** Opening DATASET ENTRIES block **

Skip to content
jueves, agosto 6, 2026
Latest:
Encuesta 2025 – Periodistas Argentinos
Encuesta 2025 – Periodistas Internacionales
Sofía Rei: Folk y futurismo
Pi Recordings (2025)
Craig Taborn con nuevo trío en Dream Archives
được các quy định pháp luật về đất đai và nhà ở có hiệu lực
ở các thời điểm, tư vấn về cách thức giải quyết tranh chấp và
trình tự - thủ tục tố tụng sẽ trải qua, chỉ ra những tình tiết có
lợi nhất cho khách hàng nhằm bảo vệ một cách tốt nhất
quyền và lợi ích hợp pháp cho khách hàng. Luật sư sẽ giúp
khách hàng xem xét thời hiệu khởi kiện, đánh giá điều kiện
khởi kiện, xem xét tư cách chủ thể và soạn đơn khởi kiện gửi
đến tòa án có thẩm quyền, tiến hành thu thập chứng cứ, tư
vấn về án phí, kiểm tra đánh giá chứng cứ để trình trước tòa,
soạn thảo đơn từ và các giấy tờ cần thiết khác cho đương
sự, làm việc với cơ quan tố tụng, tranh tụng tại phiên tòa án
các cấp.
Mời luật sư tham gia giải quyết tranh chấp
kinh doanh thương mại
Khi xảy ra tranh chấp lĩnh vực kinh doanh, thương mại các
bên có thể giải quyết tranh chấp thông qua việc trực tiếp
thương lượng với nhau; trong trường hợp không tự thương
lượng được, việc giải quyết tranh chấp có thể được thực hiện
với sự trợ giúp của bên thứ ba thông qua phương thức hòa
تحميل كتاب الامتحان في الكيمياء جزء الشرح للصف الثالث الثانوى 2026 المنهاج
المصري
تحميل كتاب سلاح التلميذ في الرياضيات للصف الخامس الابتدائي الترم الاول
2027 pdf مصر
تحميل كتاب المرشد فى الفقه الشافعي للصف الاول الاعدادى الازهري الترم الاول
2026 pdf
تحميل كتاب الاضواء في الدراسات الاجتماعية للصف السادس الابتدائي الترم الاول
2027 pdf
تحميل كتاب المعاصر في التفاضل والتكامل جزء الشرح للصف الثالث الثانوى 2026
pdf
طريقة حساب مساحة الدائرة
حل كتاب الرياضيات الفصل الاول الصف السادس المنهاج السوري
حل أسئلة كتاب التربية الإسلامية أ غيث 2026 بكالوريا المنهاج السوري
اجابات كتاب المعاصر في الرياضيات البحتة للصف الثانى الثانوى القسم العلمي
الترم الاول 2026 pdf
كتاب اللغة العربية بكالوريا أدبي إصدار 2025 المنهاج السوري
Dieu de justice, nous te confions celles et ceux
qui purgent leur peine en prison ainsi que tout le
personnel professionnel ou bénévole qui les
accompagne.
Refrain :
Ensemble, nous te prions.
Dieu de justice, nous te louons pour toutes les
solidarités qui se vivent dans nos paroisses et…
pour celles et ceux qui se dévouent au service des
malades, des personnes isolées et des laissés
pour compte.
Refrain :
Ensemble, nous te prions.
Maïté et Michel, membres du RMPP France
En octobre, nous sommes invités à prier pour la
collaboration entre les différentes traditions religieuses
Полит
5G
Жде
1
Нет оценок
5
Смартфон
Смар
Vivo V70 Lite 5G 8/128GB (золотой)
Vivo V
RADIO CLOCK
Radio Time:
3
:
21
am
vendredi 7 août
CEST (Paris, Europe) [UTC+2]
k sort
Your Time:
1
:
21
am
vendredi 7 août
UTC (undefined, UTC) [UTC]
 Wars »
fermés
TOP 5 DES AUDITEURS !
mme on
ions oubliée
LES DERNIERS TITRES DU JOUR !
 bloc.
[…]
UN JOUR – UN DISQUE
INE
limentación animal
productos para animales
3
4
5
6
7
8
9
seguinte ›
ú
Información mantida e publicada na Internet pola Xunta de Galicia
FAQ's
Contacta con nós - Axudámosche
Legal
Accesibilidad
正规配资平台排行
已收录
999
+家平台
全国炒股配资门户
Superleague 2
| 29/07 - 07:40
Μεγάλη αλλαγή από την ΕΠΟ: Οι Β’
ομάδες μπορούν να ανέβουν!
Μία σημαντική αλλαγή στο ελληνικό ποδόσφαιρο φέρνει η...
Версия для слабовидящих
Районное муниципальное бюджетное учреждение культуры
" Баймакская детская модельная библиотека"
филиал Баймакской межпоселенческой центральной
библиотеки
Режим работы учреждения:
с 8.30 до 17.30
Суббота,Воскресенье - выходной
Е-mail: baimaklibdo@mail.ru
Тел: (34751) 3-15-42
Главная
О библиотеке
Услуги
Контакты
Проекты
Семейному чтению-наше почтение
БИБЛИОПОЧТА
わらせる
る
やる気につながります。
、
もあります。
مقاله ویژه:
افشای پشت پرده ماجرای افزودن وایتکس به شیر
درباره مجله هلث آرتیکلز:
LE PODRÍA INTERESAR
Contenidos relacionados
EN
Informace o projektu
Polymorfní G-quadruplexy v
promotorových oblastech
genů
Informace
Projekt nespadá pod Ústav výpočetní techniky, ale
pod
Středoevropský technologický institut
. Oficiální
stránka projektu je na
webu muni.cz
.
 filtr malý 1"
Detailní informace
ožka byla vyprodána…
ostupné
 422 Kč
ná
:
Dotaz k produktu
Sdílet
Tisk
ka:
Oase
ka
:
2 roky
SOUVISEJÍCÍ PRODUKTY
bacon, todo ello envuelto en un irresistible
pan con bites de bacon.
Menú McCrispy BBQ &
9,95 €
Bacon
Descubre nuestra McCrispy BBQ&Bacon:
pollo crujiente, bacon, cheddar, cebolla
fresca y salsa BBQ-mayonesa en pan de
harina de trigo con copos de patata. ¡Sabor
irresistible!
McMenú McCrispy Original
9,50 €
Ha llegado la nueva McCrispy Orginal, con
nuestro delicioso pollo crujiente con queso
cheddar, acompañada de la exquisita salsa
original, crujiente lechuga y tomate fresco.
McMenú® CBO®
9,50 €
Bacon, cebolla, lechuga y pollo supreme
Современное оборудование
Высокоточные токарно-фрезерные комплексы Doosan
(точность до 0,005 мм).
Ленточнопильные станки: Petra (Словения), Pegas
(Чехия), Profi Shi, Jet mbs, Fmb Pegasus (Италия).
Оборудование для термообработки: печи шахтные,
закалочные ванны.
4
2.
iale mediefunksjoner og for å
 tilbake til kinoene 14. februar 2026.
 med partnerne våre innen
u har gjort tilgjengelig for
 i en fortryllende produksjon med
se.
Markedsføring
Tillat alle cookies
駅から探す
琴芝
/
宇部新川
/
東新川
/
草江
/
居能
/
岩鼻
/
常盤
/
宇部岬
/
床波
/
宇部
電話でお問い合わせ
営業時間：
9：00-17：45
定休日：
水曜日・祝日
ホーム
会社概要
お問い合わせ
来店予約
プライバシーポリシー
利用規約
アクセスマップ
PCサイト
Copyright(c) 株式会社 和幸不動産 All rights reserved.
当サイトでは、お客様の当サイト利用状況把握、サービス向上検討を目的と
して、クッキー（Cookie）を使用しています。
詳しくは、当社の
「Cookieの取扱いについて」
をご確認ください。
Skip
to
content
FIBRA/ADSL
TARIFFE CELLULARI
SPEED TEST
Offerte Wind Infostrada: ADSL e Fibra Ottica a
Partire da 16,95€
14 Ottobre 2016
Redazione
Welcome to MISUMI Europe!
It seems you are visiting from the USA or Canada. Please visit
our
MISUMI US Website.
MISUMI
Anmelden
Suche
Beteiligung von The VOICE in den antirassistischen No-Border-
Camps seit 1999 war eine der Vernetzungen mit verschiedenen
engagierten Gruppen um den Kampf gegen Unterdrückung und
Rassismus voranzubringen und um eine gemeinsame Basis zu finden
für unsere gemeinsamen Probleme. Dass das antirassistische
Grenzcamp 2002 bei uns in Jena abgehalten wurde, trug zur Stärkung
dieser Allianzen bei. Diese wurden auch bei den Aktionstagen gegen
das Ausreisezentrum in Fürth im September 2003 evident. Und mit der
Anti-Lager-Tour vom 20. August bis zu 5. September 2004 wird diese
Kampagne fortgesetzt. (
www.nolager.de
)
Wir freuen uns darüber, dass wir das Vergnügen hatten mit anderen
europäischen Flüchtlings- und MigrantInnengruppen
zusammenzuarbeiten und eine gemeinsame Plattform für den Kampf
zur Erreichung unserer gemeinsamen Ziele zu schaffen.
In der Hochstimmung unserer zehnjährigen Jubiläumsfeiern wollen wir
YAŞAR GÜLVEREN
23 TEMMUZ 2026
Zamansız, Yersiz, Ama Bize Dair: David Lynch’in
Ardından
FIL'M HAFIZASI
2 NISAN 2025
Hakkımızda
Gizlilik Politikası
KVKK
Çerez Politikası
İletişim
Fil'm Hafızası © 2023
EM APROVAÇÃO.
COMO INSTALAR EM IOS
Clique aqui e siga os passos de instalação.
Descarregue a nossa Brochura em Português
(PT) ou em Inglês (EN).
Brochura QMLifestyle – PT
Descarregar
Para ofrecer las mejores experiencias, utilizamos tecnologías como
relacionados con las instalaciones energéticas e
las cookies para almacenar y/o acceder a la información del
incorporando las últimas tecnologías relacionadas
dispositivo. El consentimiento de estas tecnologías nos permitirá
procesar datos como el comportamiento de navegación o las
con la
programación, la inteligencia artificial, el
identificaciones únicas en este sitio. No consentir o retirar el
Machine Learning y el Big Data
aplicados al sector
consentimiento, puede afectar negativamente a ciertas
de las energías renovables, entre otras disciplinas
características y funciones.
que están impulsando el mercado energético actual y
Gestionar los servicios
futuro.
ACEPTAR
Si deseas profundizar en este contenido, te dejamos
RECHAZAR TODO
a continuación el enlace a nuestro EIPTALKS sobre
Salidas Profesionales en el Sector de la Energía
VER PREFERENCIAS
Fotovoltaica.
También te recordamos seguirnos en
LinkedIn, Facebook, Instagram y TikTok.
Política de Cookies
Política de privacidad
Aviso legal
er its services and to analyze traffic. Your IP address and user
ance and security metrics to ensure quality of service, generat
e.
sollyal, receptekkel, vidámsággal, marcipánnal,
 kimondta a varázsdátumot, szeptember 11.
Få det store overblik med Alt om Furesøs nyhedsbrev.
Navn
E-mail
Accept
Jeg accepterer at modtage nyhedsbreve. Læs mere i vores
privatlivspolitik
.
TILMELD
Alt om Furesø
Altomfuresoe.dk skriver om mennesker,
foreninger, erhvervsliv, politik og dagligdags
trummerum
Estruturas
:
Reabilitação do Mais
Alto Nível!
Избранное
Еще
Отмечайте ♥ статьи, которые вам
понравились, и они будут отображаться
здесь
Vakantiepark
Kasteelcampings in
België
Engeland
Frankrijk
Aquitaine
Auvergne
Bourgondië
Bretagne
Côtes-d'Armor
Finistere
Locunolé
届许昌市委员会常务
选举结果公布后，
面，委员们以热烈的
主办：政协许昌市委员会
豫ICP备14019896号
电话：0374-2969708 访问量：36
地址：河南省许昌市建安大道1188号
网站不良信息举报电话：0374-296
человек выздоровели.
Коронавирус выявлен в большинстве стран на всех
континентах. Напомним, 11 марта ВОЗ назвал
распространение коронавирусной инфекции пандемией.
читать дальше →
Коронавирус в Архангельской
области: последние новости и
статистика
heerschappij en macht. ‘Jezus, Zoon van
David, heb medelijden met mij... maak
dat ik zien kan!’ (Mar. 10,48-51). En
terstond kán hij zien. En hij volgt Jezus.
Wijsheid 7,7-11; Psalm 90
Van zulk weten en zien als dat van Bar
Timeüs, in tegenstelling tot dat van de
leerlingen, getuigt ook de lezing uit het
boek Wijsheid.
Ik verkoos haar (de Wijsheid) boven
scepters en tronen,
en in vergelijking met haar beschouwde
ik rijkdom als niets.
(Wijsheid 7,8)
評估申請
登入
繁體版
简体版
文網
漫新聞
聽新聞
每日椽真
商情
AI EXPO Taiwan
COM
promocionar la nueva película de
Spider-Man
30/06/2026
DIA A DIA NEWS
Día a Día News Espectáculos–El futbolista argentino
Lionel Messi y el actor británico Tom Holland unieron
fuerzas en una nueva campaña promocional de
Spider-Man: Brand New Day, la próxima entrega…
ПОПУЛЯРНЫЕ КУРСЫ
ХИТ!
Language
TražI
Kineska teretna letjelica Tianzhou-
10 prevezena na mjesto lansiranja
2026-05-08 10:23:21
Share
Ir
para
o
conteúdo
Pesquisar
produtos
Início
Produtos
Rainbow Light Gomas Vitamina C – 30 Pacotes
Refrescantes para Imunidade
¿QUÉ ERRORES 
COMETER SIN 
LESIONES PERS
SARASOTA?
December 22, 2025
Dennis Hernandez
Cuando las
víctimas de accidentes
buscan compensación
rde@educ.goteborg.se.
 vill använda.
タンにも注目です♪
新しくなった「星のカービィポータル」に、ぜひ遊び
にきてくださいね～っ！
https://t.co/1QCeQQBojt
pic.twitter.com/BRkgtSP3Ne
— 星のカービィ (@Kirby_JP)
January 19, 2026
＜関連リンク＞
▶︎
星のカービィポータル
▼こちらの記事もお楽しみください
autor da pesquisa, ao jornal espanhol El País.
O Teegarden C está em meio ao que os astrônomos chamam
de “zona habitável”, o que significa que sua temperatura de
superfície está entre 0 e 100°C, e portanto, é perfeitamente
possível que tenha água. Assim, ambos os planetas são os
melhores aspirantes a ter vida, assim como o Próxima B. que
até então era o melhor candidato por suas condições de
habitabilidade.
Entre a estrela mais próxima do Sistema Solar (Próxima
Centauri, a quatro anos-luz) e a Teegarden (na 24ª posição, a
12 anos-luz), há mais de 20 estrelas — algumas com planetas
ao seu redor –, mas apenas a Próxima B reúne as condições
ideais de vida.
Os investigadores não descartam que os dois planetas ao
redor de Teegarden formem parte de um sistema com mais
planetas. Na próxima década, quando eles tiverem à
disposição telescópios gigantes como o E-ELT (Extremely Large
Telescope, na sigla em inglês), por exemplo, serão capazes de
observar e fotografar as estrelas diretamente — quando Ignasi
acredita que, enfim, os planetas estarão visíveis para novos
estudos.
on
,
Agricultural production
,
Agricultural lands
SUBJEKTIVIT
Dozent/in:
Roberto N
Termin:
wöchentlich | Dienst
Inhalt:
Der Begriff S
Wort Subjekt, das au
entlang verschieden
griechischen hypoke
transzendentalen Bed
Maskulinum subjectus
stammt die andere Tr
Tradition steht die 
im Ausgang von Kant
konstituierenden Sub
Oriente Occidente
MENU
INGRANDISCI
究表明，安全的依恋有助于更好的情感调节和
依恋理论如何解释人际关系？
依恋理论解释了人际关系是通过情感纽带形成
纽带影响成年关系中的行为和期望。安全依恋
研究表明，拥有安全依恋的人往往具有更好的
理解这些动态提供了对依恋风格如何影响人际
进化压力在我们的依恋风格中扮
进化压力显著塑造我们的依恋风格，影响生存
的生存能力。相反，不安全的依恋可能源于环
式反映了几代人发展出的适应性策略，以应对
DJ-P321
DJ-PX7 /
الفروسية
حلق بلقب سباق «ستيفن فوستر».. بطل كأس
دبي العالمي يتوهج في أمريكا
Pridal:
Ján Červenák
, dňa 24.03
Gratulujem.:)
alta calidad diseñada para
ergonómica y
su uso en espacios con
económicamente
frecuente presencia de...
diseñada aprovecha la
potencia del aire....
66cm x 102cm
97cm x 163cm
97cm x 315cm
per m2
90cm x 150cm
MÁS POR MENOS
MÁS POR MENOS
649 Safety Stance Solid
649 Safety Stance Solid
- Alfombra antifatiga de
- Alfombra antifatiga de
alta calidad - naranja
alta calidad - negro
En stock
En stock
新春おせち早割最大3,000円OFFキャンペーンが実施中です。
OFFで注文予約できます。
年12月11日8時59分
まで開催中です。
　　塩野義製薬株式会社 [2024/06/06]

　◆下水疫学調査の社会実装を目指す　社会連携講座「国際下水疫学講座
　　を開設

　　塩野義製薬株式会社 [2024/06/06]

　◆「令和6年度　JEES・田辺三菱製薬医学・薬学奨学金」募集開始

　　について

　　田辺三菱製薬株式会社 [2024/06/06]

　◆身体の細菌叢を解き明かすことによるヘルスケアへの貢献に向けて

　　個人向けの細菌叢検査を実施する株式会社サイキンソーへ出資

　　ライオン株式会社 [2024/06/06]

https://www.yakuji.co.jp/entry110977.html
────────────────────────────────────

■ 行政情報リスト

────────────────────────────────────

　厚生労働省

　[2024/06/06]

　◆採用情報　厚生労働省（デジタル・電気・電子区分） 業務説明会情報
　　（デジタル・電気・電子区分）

** Closing DATASET ENTRIES block **

- _EXERCISE REQUIREMENTS_
Take the lines above from the one containing "limentación animal" down to the one containing "Районное муниципальное бюджетное", and transcribe them exactly, both ends included.

- _OUTPUT BELOW_
limentación animal
productos para animales
3
4
5
6
7
8
9
seguinte ›
ú
Información mantida e publicada na Internet pola Xunta de Galicia
FAQ's
Contacta con nós - Axudámosche
Legal
Accesibilidad
正规配资平台排行
已收录
999
+家平台
全国炒股配资门户
Superleague 2
| 29/07 - 07:40
Μεγάλη αλλαγή από την ΕΠΟ: Οι Β’
ομάδες μπορούν να ανέβουν!
Μία σημαντική αλλαγή στο ελληνικό ποδόσφαιρο φέρνει η...
Версия для слабовидящих
Районное муниципальное бюджетное учреждение культуры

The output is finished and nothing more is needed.